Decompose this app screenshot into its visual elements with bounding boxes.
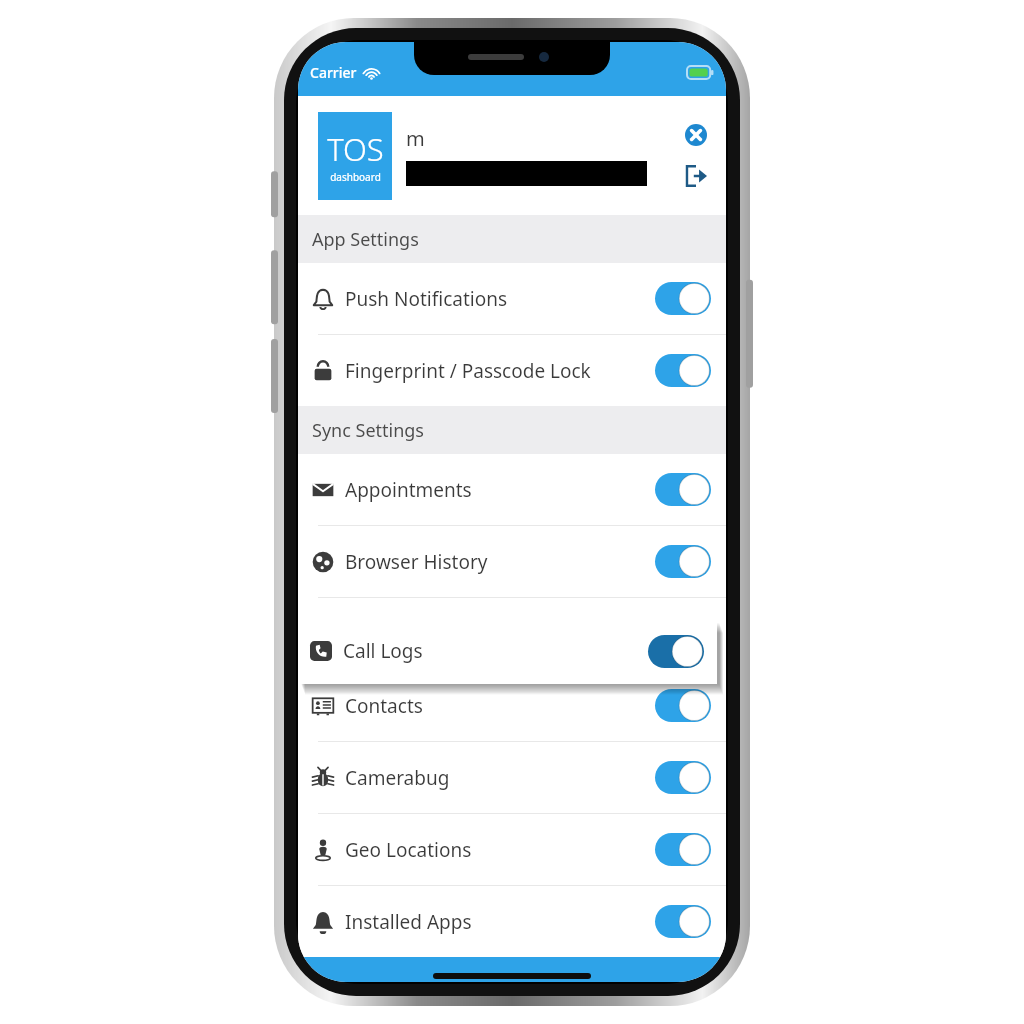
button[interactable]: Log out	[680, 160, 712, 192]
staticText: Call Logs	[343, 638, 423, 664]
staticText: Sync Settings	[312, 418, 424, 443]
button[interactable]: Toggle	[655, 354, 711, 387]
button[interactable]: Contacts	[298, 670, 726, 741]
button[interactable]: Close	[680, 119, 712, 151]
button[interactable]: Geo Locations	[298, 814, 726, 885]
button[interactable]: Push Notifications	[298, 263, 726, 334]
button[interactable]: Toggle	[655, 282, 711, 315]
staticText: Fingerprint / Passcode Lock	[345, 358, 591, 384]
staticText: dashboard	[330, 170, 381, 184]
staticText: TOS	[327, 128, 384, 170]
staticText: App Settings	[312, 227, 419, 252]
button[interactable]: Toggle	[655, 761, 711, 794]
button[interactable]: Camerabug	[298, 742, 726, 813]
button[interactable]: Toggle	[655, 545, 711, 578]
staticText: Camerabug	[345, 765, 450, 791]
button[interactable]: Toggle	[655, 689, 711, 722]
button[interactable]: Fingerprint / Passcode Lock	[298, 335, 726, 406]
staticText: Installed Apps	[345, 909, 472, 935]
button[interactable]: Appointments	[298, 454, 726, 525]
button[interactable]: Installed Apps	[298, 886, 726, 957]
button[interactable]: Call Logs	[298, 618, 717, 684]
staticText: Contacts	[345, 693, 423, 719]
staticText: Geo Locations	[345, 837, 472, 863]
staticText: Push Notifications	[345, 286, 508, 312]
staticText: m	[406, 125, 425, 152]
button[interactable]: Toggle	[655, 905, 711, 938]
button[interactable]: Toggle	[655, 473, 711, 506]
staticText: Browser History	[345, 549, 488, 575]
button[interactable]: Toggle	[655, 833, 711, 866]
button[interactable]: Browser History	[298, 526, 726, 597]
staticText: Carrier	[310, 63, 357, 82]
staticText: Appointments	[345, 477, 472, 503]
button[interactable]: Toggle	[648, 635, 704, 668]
──────
> **WHAT THE TASK REQUIRES**
From first line to last, return the records verbatim without their pictures.

> **OUTPUT OF THE TASK**
Decompose this app screenshot into its visual elements with bounding boxes.
button[interactable]: Log out	[680, 160, 712, 192]
staticText: Call Logs	[343, 638, 423, 664]
staticText: Sync Settings	[312, 418, 424, 443]
button[interactable]: Toggle	[655, 354, 711, 387]
button[interactable]: Contacts	[298, 670, 726, 741]
button[interactable]: Close	[680, 119, 712, 151]
button[interactable]: Geo Locations	[298, 814, 726, 885]
button[interactable]: Push Notifications	[298, 263, 726, 334]
button[interactable]: Toggle	[655, 282, 711, 315]
staticText: Fingerprint / Passcode Lock	[345, 358, 591, 384]
staticText: dashboard	[330, 170, 381, 184]
staticText: TOS	[327, 128, 384, 170]
staticText: App Settings	[312, 227, 419, 252]
button[interactable]: Toggle	[655, 761, 711, 794]
button[interactable]: Camerabug	[298, 742, 726, 813]
button[interactable]: Toggle	[655, 545, 711, 578]
staticText: Camerabug	[345, 765, 450, 791]
button[interactable]: Toggle	[655, 689, 711, 722]
button[interactable]: Fingerprint / Passcode Lock	[298, 335, 726, 406]
staticText: Installed Apps	[345, 909, 472, 935]
button[interactable]: Appointments	[298, 454, 726, 525]
button[interactable]: Installed Apps	[298, 886, 726, 957]
button[interactable]: Call Logs	[298, 618, 717, 684]
staticText: Contacts	[345, 693, 423, 719]
staticText: Geo Locations	[345, 837, 472, 863]
staticText: Push Notifications	[345, 286, 508, 312]
staticText: m	[406, 125, 425, 152]
button[interactable]: Toggle	[655, 905, 711, 938]
button[interactable]: Toggle	[655, 473, 711, 506]
staticText: Browser History	[345, 549, 488, 575]
button[interactable]: Toggle	[655, 833, 711, 866]
button[interactable]: Browser History	[298, 526, 726, 597]
staticText: Carrier	[310, 63, 357, 82]
staticText: Appointments	[345, 477, 472, 503]
button[interactable]: Toggle	[648, 635, 704, 668]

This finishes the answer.